NumPy basics¶
This chapter introduces NumPy, a powerful library for numerical computing in Python. You will learn how to create and manipulate arrays, perform vectorized operations, and explore some basic linear algebra tools.
What is NumPy?¶
NumPy (Numerical Python) provides efficient data structures and operations for working with large numerical datasets. Compared to Python lists, NumPy arrays are more compact, faster, and support advanced operations such as broadcasting and linear algebra.

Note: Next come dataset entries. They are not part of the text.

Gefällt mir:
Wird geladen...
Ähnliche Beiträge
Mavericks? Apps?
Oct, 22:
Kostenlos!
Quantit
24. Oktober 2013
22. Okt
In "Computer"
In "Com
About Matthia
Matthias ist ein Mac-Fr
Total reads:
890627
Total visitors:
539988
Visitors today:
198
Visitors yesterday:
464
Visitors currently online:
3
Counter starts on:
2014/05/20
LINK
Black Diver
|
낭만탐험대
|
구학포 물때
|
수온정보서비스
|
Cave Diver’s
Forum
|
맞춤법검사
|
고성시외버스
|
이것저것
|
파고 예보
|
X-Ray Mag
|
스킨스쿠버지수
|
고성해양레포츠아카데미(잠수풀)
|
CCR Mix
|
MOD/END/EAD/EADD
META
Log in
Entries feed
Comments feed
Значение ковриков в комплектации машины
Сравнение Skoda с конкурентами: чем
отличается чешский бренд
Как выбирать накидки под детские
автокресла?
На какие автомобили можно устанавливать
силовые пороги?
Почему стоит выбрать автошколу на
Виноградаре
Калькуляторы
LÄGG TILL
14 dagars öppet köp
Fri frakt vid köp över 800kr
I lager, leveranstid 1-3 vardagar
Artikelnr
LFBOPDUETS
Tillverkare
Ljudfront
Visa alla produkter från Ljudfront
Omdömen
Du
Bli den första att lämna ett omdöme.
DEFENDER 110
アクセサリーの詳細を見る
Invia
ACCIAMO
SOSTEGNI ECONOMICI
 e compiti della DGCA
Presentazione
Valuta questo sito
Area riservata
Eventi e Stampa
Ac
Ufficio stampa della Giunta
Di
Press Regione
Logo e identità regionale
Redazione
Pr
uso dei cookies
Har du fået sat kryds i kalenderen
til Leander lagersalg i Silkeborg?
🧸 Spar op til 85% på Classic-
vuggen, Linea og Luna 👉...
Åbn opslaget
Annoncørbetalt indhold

To use NumPy in your code, you need to import it:
import numpy as np
Creating arrays¶
You can create NumPy arrays from Python lists:
a = np.array([1, 2, 3])
b = np.array([[1, 2], [3, 4]])
Useful functions for creating arrays include:
np.zeros((2, 3)) # array of zeros
np.ones((3,)) # array of ones
np.full((2, 2), 7) # filled with 7s
np.eye(3) # identity matrix
np.arange(0, 10, 2) # evenly spaced values
np.linspace(0, 1, 5) # linearly spaced values
Array properties¶
Each array has several useful properties:
a.shape # dimensions
a.ndim # number of dimensions
a.size # total number of elements
a.dtype # data type
Indexing and slicing¶
You can access and modify elements just like Python lists:
x = np.array([[10, 20, 30], [40, 50, 60]])
x[1, 2] # single element
x[:, 1] # second column
x[0:2, 1:] # submatrix
Boolean and fancy indexing:
x[x > 30] # boolean mask
x[[0, 1], [1, 2]] # access (0,1) and (1,2)
Array operations¶
NumPy supports element-wise operations:
a = np.array([1, 2, 3])
b = np.array([10, 20, 30])
a + b # element-wise addition
a * b # element-wise multiplication
a ** 2 # square each element
Functions that operate on entire arrays:
np.sum(a)
np.mean(a)
np.max(a)
np.min(a)
np.std(a)
Broadcasting allows operations on arrays of different shapes:
a = np.array([[1], [2], [3]])
b = np.array([10, 20, 30])
a + b
Reshaping arrays¶
You can change the shape of an array:
a = np.arange(6)
a.reshape((2, 3))
a.flatten() # 1D copy
a.ravel() # 1D view (if possible)
a.T # transpose
Add new axes:
a[:, np.newaxis]
np.expand_dims(a, axis=0)
Linear algebra basics¶
NumPy includes basic linear algebra operations:
A = np.array([[1, 2], [3, 4]])
b = np.array([5, 6])
np.dot(A, b) # dot product
np.matmul(A, A) # matrix multiplication
A @ A # same as matmul
np.linalg.inv(A) # inverse
np.linalg.norm(A) # norm
np.linalg.solve(A, b) # solve Ax = b
Random number generation¶
NumPy provides a random module for generating random numbers:
np.random.seed(0) # for reproducibility
np.random.rand(2, 3) # uniform [0, 1)
np.random.randn(3) # standard normal
np.random.integers(1, 10, size=(2, 2)) # random integers
np.random.choice([1, 2, 3], size=5) # random choice
Practical examples¶
Compute Euclidean distance between points¶
a = np.array([1, 2])
b = np.array([4, 6])
distance = np.linalg.norm(a - b)
Normalize each row of a matrix¶
X = np.array([[1, 2], [3, 4]])
row_norms = np.linalg.norm(X, axis=1, keepdims=True)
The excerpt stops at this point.